Both studies drew on material from the Behavioral Risk Factor Surveillance System, a nationally representative health survey conducted by the Centers for Disease Control and Prevention, gathering information via telephone interviews in all U.S. states and territories, plus the District of Columbia. Not all the states, however, include questions about gender identity; doing so is optional. Nonetheless, “this study is groundbreaking in that we use representative samples of transgender people to study health disparities,” said Jody L. Herman, coauthor of the Williams Institute report, in a press release.
 
“The findings support calls by policymakers and advocates to pay attention to the unique needs of transgender individuals,” added Dr.
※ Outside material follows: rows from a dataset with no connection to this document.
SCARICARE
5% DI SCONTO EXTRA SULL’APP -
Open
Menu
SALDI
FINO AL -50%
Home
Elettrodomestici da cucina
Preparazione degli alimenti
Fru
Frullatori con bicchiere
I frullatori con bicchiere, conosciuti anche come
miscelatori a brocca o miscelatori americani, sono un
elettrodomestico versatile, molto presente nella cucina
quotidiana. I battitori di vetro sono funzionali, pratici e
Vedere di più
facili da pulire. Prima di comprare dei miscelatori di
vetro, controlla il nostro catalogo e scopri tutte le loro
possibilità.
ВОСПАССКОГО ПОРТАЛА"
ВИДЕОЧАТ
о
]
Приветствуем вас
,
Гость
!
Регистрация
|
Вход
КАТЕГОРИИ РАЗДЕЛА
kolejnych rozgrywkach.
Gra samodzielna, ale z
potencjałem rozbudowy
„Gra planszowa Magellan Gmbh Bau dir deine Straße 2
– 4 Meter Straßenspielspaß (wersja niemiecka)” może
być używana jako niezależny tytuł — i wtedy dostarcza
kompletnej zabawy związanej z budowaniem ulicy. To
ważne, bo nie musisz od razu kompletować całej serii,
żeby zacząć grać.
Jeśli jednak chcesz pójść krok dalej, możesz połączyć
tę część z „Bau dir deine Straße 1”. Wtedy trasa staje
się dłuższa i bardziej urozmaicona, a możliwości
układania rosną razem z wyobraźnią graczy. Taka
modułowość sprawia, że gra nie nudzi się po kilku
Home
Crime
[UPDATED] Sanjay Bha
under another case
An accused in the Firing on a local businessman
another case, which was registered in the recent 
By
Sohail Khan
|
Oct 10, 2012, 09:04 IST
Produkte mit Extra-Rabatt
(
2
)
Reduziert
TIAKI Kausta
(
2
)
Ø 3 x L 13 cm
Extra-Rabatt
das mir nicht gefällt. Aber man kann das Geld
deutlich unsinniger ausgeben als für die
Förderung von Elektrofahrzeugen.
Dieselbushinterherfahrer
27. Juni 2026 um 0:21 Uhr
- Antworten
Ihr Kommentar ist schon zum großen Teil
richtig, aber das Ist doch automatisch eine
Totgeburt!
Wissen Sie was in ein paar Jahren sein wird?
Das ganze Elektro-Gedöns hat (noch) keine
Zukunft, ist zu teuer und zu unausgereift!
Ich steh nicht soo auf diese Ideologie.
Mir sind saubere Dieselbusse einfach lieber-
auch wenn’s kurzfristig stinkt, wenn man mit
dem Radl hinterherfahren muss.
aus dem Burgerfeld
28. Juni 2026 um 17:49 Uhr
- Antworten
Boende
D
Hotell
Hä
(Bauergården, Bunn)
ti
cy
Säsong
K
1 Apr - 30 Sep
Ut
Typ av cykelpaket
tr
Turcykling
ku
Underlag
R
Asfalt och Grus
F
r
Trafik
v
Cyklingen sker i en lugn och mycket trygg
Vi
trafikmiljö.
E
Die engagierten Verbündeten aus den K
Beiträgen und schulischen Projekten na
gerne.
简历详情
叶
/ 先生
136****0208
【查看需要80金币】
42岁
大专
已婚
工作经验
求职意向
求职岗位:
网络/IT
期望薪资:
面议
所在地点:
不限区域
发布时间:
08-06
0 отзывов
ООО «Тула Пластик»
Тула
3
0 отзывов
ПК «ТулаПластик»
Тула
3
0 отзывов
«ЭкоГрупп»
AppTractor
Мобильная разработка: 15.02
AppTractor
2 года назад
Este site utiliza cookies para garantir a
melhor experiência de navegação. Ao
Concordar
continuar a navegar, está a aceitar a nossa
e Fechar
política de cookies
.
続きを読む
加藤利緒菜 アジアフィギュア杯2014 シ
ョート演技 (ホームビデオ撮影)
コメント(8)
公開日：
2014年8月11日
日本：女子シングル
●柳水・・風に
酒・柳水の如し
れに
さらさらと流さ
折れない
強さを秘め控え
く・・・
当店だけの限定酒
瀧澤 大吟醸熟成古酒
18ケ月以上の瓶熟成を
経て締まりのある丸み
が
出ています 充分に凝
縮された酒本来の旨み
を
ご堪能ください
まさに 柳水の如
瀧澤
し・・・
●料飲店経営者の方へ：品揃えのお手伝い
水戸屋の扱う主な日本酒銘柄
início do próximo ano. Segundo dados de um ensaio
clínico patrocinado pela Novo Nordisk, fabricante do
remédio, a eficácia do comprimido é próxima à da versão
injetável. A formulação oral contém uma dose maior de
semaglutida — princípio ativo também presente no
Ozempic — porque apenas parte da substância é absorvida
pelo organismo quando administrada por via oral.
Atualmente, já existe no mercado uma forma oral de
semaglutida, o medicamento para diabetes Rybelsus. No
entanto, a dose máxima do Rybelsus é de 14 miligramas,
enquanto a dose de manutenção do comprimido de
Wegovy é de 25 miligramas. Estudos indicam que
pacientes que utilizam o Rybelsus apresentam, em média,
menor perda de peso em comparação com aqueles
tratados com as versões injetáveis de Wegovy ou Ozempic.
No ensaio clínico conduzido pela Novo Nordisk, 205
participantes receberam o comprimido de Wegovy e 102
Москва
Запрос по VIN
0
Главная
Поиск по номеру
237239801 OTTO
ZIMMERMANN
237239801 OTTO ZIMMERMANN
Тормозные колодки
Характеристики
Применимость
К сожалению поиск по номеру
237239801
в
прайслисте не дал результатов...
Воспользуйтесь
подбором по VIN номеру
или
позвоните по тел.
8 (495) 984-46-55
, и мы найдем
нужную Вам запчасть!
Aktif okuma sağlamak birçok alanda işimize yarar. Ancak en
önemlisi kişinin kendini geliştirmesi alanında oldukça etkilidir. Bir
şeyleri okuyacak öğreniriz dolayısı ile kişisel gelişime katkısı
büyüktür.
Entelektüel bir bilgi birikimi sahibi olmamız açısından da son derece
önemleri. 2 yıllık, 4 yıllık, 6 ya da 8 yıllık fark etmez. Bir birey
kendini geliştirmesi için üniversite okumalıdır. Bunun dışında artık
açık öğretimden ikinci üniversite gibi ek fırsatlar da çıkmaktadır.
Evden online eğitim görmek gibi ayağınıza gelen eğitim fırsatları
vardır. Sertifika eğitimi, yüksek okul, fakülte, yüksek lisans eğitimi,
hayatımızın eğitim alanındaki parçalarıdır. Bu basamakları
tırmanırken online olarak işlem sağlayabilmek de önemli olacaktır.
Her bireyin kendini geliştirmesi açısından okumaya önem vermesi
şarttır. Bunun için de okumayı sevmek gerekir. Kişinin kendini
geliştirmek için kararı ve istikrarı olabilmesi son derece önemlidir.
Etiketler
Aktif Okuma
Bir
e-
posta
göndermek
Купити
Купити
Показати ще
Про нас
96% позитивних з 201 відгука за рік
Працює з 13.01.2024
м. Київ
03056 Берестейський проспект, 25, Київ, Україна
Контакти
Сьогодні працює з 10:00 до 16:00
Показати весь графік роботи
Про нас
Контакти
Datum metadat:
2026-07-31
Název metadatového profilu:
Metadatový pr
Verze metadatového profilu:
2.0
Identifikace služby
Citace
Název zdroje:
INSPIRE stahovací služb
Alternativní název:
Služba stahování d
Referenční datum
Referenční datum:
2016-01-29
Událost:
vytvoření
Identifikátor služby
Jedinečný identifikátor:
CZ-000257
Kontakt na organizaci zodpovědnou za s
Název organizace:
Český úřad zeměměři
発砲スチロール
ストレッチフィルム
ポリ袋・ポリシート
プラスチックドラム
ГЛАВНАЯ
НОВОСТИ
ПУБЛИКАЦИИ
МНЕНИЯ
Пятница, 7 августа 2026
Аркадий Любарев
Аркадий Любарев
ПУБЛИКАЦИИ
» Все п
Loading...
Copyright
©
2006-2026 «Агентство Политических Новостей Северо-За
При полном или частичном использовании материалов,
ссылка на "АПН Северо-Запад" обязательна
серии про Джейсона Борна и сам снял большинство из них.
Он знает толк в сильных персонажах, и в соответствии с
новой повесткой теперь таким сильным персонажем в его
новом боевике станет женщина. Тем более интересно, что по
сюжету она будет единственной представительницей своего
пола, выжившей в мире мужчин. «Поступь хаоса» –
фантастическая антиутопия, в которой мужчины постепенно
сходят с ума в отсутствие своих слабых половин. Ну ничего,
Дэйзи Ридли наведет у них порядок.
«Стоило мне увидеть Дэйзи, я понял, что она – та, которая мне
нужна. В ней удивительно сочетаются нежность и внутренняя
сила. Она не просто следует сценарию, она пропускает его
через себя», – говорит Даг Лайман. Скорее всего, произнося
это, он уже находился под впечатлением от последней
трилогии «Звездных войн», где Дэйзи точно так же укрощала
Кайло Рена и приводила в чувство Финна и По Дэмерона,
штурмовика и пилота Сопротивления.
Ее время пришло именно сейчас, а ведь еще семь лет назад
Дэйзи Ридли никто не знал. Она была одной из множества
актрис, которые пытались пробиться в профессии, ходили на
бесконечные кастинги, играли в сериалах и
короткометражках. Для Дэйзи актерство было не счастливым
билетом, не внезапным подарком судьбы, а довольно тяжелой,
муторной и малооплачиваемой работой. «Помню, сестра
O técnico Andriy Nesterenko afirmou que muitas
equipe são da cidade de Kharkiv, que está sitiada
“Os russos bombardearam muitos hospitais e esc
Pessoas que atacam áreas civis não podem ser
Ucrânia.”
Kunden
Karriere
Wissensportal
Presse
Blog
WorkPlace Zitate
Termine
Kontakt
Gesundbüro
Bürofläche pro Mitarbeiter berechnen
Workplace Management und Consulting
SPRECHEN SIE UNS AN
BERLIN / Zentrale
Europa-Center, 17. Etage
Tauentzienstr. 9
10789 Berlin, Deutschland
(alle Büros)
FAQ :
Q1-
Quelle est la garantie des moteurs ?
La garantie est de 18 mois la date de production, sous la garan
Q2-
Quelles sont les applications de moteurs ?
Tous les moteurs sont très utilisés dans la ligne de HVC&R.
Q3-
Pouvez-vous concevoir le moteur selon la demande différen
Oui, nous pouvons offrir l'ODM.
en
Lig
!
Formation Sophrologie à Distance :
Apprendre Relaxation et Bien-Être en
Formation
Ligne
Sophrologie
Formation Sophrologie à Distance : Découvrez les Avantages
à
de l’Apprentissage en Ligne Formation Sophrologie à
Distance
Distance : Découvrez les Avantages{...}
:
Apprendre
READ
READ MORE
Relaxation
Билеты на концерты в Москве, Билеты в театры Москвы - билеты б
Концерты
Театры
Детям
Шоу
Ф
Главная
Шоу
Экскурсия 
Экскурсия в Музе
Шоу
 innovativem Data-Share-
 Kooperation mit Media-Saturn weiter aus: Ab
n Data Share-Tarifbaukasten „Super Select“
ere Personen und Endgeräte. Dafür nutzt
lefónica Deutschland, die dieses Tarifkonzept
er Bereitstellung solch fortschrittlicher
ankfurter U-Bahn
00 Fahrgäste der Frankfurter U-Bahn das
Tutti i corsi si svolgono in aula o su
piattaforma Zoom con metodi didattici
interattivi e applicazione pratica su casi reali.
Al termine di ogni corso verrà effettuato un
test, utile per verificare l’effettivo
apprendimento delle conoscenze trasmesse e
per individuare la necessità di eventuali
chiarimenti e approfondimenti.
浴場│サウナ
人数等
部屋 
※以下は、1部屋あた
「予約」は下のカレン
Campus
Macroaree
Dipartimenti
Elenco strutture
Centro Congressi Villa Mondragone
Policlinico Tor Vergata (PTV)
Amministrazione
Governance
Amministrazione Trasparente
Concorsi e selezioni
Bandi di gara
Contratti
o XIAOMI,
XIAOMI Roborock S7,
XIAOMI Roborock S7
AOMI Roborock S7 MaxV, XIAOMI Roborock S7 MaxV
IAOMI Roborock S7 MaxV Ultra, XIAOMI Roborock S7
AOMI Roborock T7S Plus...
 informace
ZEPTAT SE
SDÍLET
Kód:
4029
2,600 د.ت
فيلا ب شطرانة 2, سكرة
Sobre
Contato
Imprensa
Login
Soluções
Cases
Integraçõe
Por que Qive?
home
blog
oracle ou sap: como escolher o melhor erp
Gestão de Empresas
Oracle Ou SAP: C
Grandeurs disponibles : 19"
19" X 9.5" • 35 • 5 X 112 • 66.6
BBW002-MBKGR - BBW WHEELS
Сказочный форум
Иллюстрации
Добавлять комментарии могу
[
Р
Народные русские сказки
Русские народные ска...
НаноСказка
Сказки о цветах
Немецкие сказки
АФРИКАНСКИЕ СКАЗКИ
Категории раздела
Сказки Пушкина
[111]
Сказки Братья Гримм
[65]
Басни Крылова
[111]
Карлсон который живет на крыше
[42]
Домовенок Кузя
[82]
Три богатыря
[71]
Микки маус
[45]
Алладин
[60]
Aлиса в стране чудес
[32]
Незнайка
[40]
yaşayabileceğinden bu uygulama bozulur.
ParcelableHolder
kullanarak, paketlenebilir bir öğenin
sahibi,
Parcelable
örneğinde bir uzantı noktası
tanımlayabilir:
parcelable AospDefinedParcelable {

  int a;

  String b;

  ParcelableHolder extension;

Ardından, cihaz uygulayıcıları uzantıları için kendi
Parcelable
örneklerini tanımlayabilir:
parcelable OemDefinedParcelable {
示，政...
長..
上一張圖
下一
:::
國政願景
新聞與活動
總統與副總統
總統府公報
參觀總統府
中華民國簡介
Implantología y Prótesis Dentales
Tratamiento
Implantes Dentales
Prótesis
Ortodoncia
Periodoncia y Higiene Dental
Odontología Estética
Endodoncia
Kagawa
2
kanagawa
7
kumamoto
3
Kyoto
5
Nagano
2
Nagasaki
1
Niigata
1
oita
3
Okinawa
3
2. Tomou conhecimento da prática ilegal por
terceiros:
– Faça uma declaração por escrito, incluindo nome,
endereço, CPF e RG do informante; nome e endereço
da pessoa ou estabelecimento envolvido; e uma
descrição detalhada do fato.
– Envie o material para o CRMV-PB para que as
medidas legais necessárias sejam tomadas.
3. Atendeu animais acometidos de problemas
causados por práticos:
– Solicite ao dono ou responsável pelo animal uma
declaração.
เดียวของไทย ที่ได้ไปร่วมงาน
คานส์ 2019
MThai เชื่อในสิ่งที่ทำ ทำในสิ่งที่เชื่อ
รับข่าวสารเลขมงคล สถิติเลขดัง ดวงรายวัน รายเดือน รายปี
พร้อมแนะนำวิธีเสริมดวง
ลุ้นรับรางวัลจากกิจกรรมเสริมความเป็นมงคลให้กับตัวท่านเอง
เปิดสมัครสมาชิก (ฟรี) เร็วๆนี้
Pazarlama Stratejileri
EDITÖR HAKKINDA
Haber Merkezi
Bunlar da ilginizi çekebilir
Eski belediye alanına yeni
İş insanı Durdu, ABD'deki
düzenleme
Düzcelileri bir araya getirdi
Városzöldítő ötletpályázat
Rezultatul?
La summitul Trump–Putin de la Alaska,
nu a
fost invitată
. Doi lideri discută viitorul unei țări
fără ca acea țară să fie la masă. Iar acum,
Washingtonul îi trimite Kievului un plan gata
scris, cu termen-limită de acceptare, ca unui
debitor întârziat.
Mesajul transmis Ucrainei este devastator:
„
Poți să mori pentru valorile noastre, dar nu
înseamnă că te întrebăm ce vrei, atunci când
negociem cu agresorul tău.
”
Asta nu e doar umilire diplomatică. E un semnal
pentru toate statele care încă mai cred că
Ilan H. Meyer, the Williams Institute study’s lead author. “At this time, when a measure to repeal and replace the Affordable Care Act could remove health coverage from as many as 24 million people, the health needs of transgender people could be further threatened, increasing disparities in health coverage between cisgender and transgender Americans.” (As of press time, the “repeal and replace” measure has been passed by the U.S. House of Representatives, but the Senate is still working on its version.)